__WORK INSTRUCTION__. Transcribe the data exactly, omitting whatever pictures it holds.

Data records:
▬▬▬▬▬▬
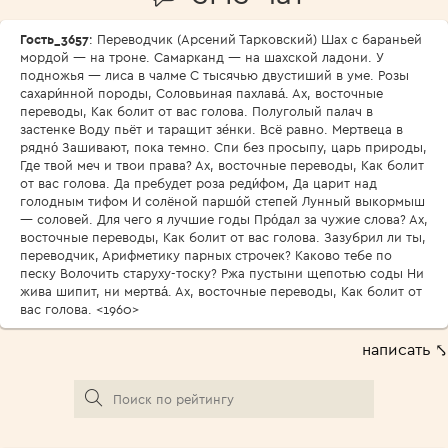
Гость_3657
: Переводчик (Арсений Тарковский) Шах с бараньей
мордой — на троне. Самарканд — на шахской ладони. У
подножья — лиса в чалме С тысячью двустиший в уме. Розы
сахари́нной породы, Соловьиная пахлава́. Ах, восточные
переводы, Как болит от вас голова. Полуголый палач в
застенке Воду пьёт и таращит зе́нки. Всё равно. Мертвеца в
рядно́ Зашивают, пока темно. Спи без просыпу, царь природы,
Где твой меч и твои права? Ах, восточные переводы, Как болит
от вас голова. Да пребудет роза реди́фом, Да царит над
голодным тифом И солёной паршо́й степей Лунный выкормыш
— соловей. Для чего я лучшие годы Про́дал за чужие слова? Ах,
восточные переводы, Как болит от вас голова. Зазубрил ли ты,
переводчик, Арифметику парных строчек? Каково тебе по
песку Волочить старуху-тоску? Ржа пустыни щепотью соды Ни
жива шипит, ни мертва́. Ах, восточные переводы, Как болит от
вас голова. <1960>
написать ⤣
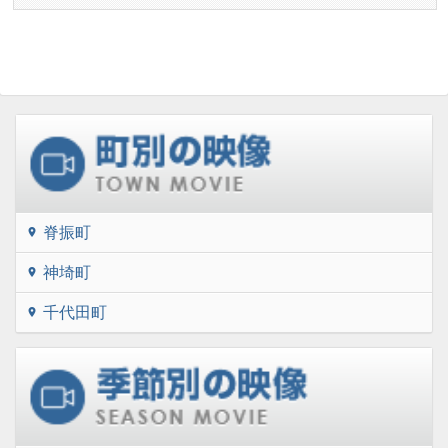
脊振町
location_on
神埼町
location_on
千代田町
location_on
▬▬▬▬▬▬
__RESPONSE BELOW__.
Гость_3657
: Переводчик (Арсений Тарковский) Шах с бараньей
мордой — на троне. Самарканд — на шахской ладони. У
подножья — лиса в чалме С тысячью двустиший в уме. Розы
сахари́нной породы, Соловьиная пахлава́. Ах, восточные
переводы, Как болит от вас голова. Полуголый палач в
застенке Воду пьёт и таращит зе́нки. Всё равно. Мертвеца в
рядно́ Зашивают, пока темно. Спи без просыпу, царь природы,
Где твой меч и твои права? Ах, восточные переводы, Как болит
от вас голова. Да пребудет роза реди́фом, Да царит над
голодным тифом И солёной паршо́й степей Лунный выкормыш
— соловей. Для чего я лучшие годы Про́дал за чужие слова? Ах,
восточные переводы, Как болит от вас голова. Зазубрил ли ты,
переводчик, Арифметику парных строчек? Каково тебе по
песку Волочить старуху-тоску? Ржа пустыни щепотью соды Ни
жива шипит, ни мертва́. Ах, восточные переводы, Как болит от
вас голова. <1960>
написать ⤣
脊振町
location_on
神埼町
location_on
千代田町
location_on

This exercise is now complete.